* [REQUIRED ACTION]: Could you copy each line of the entries that contains "attacking"?

[Saved data entries]
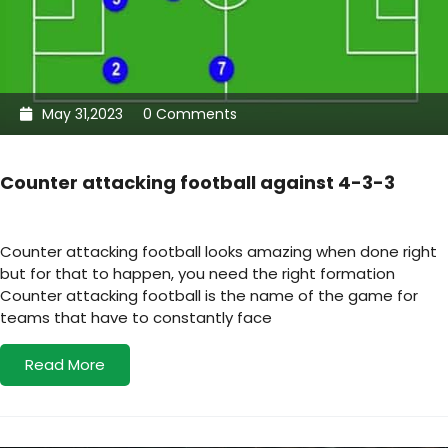
May 31,2023
0 Comments
Counter attacking football against 4-3-3
Counter attacking football looks amazing when done right
but for that to happen, you need the right formation
Counter attacking football is the name of the game for
teams that have to constantly face
Read More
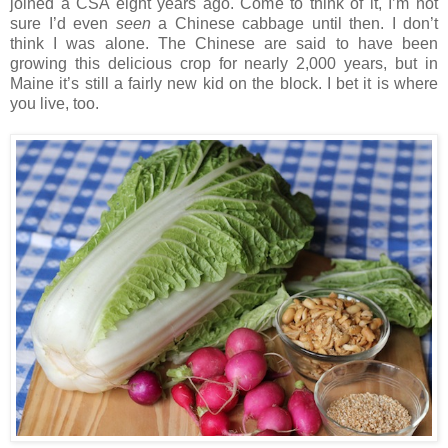
joined a CSA eight years ago. Come to think of it, I’m not
sure I’d even
seen
a Chinese cabbage until then. I don’t
think I was alone. The Chinese are said to have been
growing this delicious crop for nearly 2,000 years, but in
Maine it’s still a fairly new kid on the block. I bet it is where
you live, too.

* [RESULT BELOW]:
Counter attacking football against 4-3-3
Counter attacking football looks amazing when done right
Counter attacking football is the name of the game for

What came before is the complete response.